* Description of the task:
Look through the material below and copy every line containing the word "significant".

* Listed records:
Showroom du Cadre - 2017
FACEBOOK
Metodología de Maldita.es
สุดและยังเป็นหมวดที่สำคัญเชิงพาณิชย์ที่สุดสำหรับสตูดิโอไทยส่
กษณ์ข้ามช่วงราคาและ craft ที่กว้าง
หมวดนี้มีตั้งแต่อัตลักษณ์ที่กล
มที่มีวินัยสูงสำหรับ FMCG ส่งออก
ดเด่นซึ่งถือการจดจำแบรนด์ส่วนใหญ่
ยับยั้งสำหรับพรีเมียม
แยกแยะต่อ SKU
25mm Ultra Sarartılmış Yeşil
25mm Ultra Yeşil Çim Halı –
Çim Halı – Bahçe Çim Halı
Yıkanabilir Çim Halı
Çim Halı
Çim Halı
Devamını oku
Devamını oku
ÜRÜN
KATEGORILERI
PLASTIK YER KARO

---

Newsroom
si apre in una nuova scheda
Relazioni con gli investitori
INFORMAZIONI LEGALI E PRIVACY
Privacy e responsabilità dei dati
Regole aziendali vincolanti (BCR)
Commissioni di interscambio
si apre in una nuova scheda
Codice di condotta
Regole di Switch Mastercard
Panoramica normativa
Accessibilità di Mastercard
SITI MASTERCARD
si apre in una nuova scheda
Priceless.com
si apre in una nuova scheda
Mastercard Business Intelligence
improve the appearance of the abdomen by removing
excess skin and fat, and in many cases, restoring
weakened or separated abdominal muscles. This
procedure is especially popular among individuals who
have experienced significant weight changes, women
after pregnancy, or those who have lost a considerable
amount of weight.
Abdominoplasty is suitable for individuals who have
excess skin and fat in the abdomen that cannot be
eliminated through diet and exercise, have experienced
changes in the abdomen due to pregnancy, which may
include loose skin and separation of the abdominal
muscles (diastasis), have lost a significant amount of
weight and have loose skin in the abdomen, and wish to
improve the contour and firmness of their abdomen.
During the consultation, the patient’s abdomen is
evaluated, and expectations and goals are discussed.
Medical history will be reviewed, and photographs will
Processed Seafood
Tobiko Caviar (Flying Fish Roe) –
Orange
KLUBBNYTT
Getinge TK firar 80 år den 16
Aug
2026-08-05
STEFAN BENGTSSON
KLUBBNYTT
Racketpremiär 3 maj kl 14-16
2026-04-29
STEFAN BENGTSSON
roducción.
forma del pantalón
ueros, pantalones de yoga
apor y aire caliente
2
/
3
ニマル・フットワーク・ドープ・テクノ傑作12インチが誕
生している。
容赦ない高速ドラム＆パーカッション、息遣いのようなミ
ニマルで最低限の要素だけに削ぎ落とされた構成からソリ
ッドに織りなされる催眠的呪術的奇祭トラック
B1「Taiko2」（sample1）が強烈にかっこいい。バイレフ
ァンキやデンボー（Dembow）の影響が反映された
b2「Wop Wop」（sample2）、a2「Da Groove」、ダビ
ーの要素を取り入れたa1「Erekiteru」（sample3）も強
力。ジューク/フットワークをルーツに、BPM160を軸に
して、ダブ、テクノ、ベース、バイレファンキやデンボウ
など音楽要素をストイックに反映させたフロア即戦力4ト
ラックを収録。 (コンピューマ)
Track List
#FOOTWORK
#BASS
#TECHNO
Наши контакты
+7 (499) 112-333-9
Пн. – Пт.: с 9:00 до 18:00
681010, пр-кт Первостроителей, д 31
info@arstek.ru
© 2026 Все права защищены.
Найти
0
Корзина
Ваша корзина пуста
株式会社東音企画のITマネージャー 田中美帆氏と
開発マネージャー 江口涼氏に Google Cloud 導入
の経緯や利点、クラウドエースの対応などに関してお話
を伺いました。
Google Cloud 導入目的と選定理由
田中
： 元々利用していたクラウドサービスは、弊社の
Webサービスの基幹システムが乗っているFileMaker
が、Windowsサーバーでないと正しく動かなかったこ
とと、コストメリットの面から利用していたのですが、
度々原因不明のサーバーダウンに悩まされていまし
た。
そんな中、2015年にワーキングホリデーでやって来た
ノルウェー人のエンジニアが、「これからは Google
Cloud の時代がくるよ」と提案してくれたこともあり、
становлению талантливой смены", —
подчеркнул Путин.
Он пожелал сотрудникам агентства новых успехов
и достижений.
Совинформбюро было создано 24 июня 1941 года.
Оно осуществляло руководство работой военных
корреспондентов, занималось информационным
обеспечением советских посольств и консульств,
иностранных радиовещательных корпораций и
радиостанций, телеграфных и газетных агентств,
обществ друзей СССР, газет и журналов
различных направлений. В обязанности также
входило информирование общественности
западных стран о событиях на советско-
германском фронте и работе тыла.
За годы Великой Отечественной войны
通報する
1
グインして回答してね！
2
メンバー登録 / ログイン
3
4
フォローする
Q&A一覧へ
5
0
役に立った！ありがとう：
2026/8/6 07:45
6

* Answer to the exercise:
have experienced significant weight changes, women
muscles (diastasis), have lost a significant amount of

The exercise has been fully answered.